多杂原子掺杂碳材料阴极催化降解罗丹明B

doi:10.12677/HJCET.2018.81005

期刊菜单

多杂原子掺杂碳材料阴极催化降解罗丹明B
Catalytic Degradation of Rhodamine B by Heteroatom Doped Carbon Material

DOI: 10.12677/HJCET.2018.81005, PDF,
作者: 肖松, 朱凯, 刘诗杰, 屈钧娥：湖北大学材料科学与工程学院，湖北武汉；阳瑜莹：湖北第二师范学院，化学与生命科学学院，湖北武汉；王海人：湖北大学绿色有机功能材料重点实验室，湖北武汉
关键词: 杂原子掺杂碳；罗丹明B；电Fenton；氧还原反应；羟基自由基；Heteroatoms Doped Carbon； Rhodamine B； Electro-Fenton； Oxygen Reduction Reaction； Hydroxyl Radical

摘要: 以生物质材料羊毛毡为前驱体，通过热解的方法一步制备了杂原子(N，O、S和P)掺杂碳材料，并用SEM、EDS和FTIR对其进行表征。同时，用该材料作为电Fenton阴极催化降解罗丹明B废水，并对影响电Fenton过程的重要因素如：溶液的初始pH值和Fe2+的浓度进行了优化。实验结果表明，该材料有很高的催化活性，在溶液的初始pH为3，Fe2+的浓度为0.5 mmol∙L−1时，用该催化剂作为电Fenton阴极降解50 mg∙L−1的罗丹明B溶液，降解时间为120分钟，罗丹明B的去除率可达到99.5%。由于该催化剂制备方法简单，成本低，催化活性高，稳定性好，在处理有机废水方面有很好的应用前景。

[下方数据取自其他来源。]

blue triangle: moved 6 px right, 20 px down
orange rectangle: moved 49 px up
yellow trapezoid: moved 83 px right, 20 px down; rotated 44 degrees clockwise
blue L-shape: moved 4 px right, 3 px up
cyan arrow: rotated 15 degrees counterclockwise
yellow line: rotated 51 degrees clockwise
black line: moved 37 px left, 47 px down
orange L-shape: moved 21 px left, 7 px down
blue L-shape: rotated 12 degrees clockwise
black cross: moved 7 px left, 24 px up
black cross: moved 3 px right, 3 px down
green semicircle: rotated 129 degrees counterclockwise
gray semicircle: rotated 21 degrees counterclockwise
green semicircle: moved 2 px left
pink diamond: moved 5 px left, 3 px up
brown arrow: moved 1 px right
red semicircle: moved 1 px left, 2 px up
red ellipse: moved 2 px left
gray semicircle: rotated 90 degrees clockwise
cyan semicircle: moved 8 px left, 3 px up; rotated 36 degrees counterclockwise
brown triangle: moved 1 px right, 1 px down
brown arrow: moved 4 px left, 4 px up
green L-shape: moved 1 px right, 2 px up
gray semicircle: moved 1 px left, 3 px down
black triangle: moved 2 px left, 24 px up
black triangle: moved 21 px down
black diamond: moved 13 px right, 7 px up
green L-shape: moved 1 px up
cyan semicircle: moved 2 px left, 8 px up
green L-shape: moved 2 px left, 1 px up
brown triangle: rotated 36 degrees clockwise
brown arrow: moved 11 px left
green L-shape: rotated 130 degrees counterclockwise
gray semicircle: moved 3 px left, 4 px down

Abstract: The heteroatoms (N, O, S and P) doped carbon material were prepared by a facile strategy through pyrolytic treatment of wool felt, and their properties were characterized by SEM, EDS and FTIR. Meanwhile, the material was used as electro-Fenton cathode for rhodamine B degradation. The effect of significant parameters including the initial pH and Fe2+ dosage on the removal efficiency was investigated for electro-Fenton process. It was indicated that initial Fe2+ concentration of 0.5 mmol∙L−1 at pH 3 were the optimum conditions for the removal of 50 mg∙L−1 RhB solution. The degradation time was 120 min, and the removal rate of rhodamine B was 99.5%. Because the catalyst has the advantages of simple preparation method, low cost, high catalytic activity and good stability, the catalyst has a good application prospect in the treatment of organic waste water.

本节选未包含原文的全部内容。